Delocalizzazione industriale: incontro con la Flex di Trieste per mantenere la produzione in FVG

Trieste – Un incontro proficuo, nel corso del quale la Flex ha fornito le garanzie richieste dai rappresentanti dei lavoratori per quel che riguarda il mantenimento della produzione a Trieste, lo sviluppo di nuovi business per allargare la clientela e la volontà di rinnovare l’accordo triennale sottoscritto dopo il subentro ad Alcatel.

Questa la sintesi fatta dalla presidente della Regione Friuli Venezia Giulia, Debora Serracchiani, a margine del tavolo istituzionale che si è tenuto mercoledì 14 marzo a Trieste con i vertici di Flex, azienda che produce apparecchiature elettroniche nella zona industriale del capoluogo, tra cui il general manager Radenko Prnja, e gli esponenti delle Rsu in rappresentanza delle categorie metalmeccaniche di Cgil, Cisl, Uil e Usb.

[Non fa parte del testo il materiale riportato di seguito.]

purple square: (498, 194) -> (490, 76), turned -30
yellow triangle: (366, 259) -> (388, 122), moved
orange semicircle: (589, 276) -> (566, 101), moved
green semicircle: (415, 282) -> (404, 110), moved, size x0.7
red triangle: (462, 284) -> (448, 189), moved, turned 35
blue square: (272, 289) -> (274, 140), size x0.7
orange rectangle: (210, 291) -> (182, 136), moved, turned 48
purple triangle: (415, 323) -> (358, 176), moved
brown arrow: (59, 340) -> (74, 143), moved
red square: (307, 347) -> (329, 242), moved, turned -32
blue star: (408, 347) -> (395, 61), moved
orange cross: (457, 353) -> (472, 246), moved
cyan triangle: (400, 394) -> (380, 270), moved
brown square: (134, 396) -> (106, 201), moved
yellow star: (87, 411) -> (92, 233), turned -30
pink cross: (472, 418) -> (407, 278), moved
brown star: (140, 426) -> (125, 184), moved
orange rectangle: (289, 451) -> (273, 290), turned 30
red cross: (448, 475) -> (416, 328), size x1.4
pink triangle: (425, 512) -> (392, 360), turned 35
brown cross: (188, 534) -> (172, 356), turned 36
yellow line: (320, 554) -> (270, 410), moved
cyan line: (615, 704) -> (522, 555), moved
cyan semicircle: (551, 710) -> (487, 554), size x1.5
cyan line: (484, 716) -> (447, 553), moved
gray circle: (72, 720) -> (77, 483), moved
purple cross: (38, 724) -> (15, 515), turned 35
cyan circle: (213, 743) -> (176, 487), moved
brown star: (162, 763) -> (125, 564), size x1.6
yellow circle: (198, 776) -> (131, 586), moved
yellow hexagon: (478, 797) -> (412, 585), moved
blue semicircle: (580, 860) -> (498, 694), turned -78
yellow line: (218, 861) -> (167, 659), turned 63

Primo punto all’ordine del giorno dell’incontro le ventilate ipotesi di un eventuale trasferimento di attività produttive nella sede di Timisoara in Romania, in particolare quelle relative ai “200 giga”.

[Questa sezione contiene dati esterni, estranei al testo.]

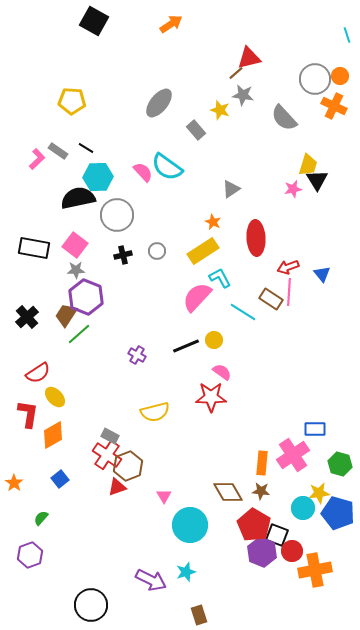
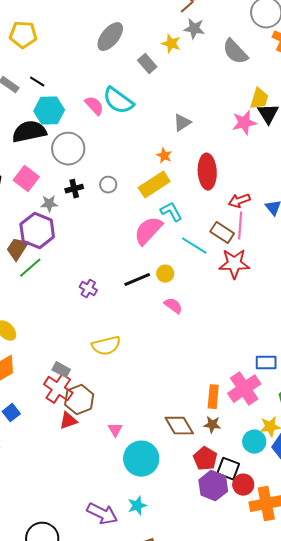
pink star: (293, 189) -> (244, 123), size x1.4
gray star: (76, 270) -> (49, 204), moved
red star: (211, 397) -> (234, 264), moved
red pentagon: (254, 525) -> (205, 459), size x0.7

Su questo, sollecitati dalla presidente, i vertici di Flex hanno confermato che un tanto potrà eventualmente avvenire solo in via straordinaria per la gestione dei picchi di lavoro. Inoltre l’azienda ha ribadito l’assoluta trasparenza adottata nelle comunicazioni con i lavoratori, avendo tenuto le maestranze al corrente della possibilità del momentaneo utilizzo dello stabilimento rumeno.

Un altro tema su cui la presidente ha ottenuto una serie di chiarimenti dai vertici di Flex – con il fine di dare delle garanzie ai lavoratori in prospettiva di un assetto dei 237 interinali – è stato quello dello sviluppo dell’azienda.

Il responsabile commerciale di Flex ha infatti ribadito di lavorare su delle probabili opportunità di crescita, che comprendono il consolidamento del rapporto con Nokia, la ricerca di una nuova clientela e la partecipazione ad alcune gare bandite da Enel sulle quali Flex punta ad essere competitiva.